TASK TO CARRY OUT: From the records below, copy the lines that include "VOJNA".

[[ RECORDS FOR THIS TASK open ]]

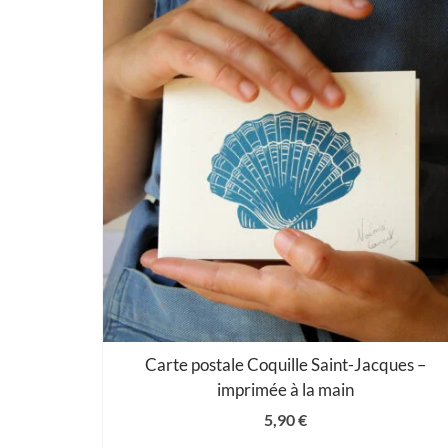
Carte postale Coquille Saint-Jacques –
imprimée à la main
5,90
€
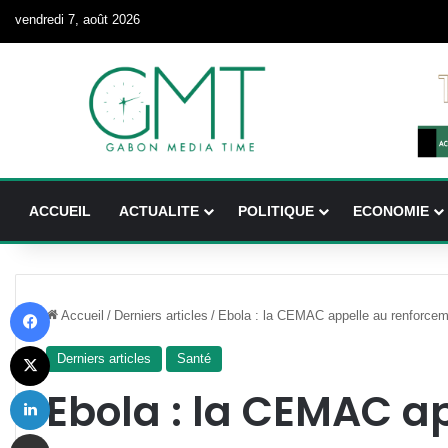
vendredi 7, août 2026
ACCUEIL
ACTUALITE
POLITIQUE
ECONOMIE
Facebook
Accueil
/
Derniers articles
/
Ebola : la CEMAC appelle au renforcemen
X
Derniers articles
Santé
Linkedin
Ebola : la CEMAC a
Partager par email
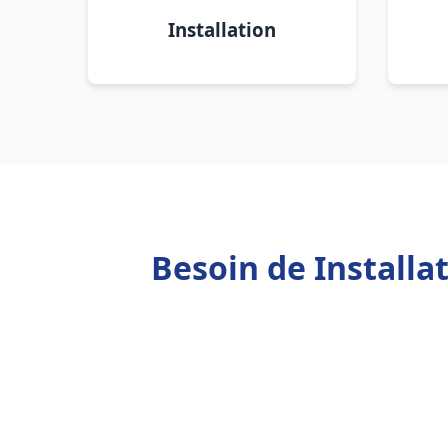
Installation
Besoin de Install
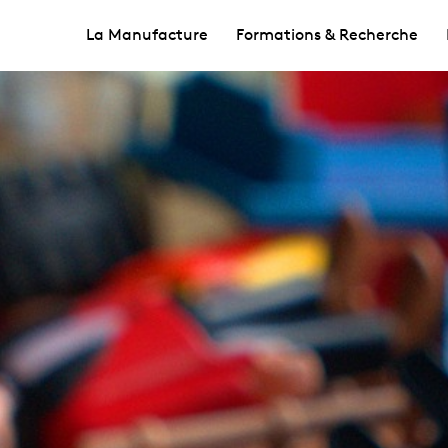
La Manufacture
Formations & Recherche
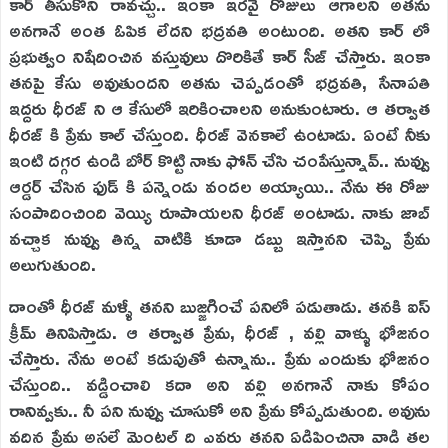
కార్ తీసుకొని రావచ్చు.. ఇంకా ఇరవై రోజులు ఆగాలని అతను
అనగానే అంత ఓపిక లేదని భద్రవతి అంటుంది. అతని కార్ లో
ప్రభుత్వం నిషేదించిన వస్తువులు దొరికితే కార్ సీజ్ చేస్తారు. ఇంకా
తనపై కేసు అవుతుందని అతను చెప్పడంతో భద్రవతి, సేనాపతి
ఇద్దరు ధీరజ్ ని ఆ కేసులో ఇరికించాలని అనుకుంటారు. ఆ తర్వాత
ధీరజ్ కి ప్రేమ కాల్ చేస్తుంది. ధీరజ్ వెనకాలే ఉంటాడు. ఏంటే నీకు
ఇంటి దగ్గర ఉండి బోర్ కొట్టి నాకు ఫోన్ చేసి చంపేస్తున్నావ్.. నువ్వు
ఆర్డర్ చేసిన ఫుడ్ కి పన్నెండు వందల అయ్యాయి.. నేను ఈ రోజు
సంపాదించింది వెయ్యి రూపాయలని ధీరజ్ అంటాడు. నాకు జాబ్
వచ్చాక నువ్వు తిన్న వాటికి కూడా డబ్బు ఇస్తానని చెప్పి ప్రేమ
అలుగుతుంది.
దాంతో ధీరజ్ మళ్ళీ తనని బుజ్జగించే పనిలో పడుతాడు. తనకి ఐస్
క్రీమ్ తినిపిస్తాడు. ఆ తర్వాత ప్రేమ, ధీరజ్ , వల్లి వాళ్ళు భోజనం
చేస్తారు. నేను అంటే కడుపుతో ఉన్నాను.. ప్రేమ ఎందుకు భోజనం
చేస్తుంది.. వడ్డించాలి కదా అని వల్లి అనగానే నాకు కోపం
రానివ్వకు.. నీ పని నువ్వు చూసుకో అని ప్రేమ కోప్పడుతుంది. అవును
వదిన ప్రేమ అసలే మెంటల్ ది ఎవరు తనని ఏడిపించినా వాడి తల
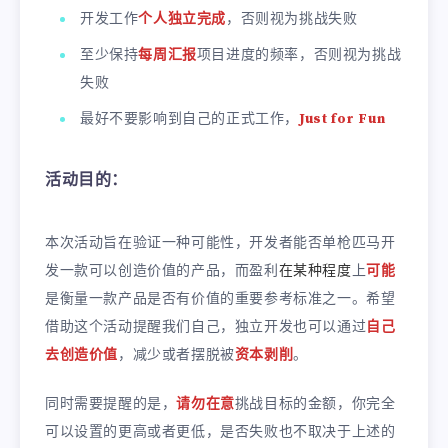
开发工作
个人独立完成
，否则视为挑战失败
至少保持
每周汇报
项目进度的频率，否则视为挑战
失败
最好不要影响到自己的正式工作，
Just for Fun
活动目的：
本次活动旨在验证一种可能性，开发者能否单枪匹马开
发一款可以创造价值的产品，而盈利
在某种程度
上
可能
是衡量一款产品是否有价值的重要参考标准之一。希望
借助这个活动提醒我们自己，独立开发也可以通过
自己
去创造价值
，减少或者摆脱被
资本剥削
。
同时需要提醒的是，
请勿在意
挑战目标的金额，你完全
可以设置的更高或者更低，是否失败也不取决于上述的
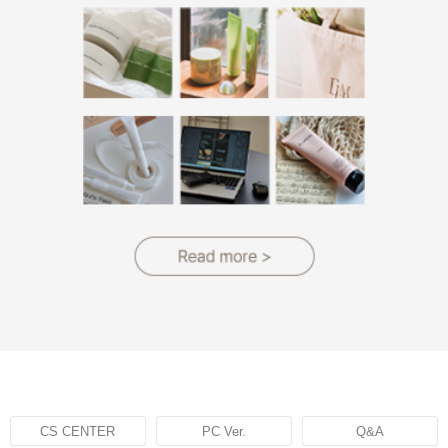
CS CENTER
PC Ver.
Q&A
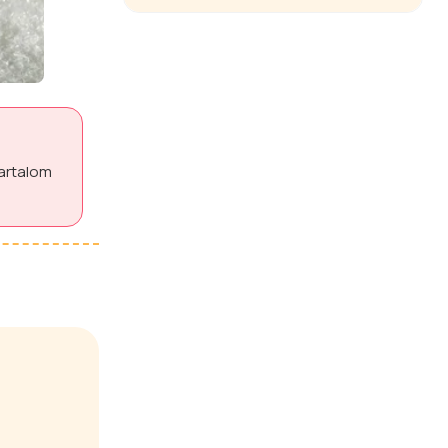
tartalom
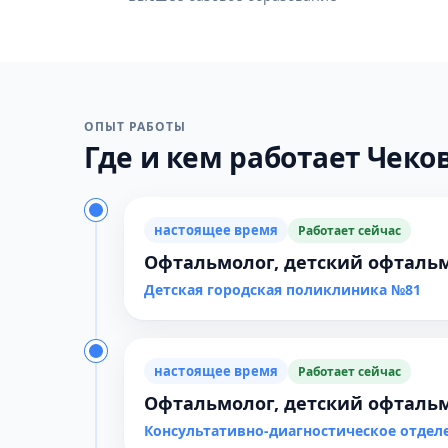
ОПЫТ РАБОТЫ
Где и кем работает Чеков
настоящее время
Работает сейчас
Офтальмолог, детский офталь
Детская городская поликлиника №81
настоящее время
Работает сейчас
Офтальмолог, детский офталь
Консультативно-диагностическое отдел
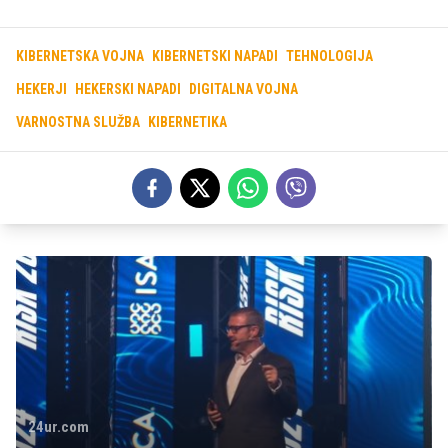
KIBERNETSKA VOJNA
KIBERNETSKI NAPADI
TEHNOLOGIJA
HEKERJI
HEKERSKI NAPADI
DIGITALNA VOJNA
VARNOSTNA SLUŽBA
KIBERNETIKA
24ur.com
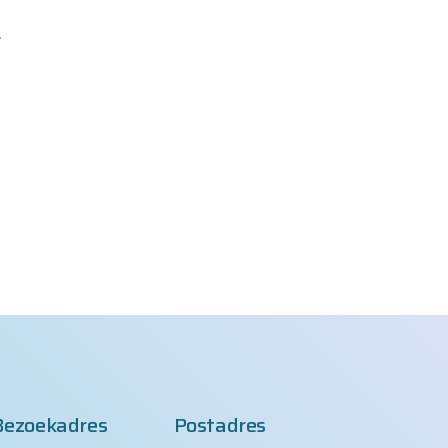
Bezoekadres
Postadres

[[ RECORDS FOR THIS TASK closed ]]

EXERCISE RESPONSE:
KIBERNETSKA VOJNA
DIGITALNA VOJNA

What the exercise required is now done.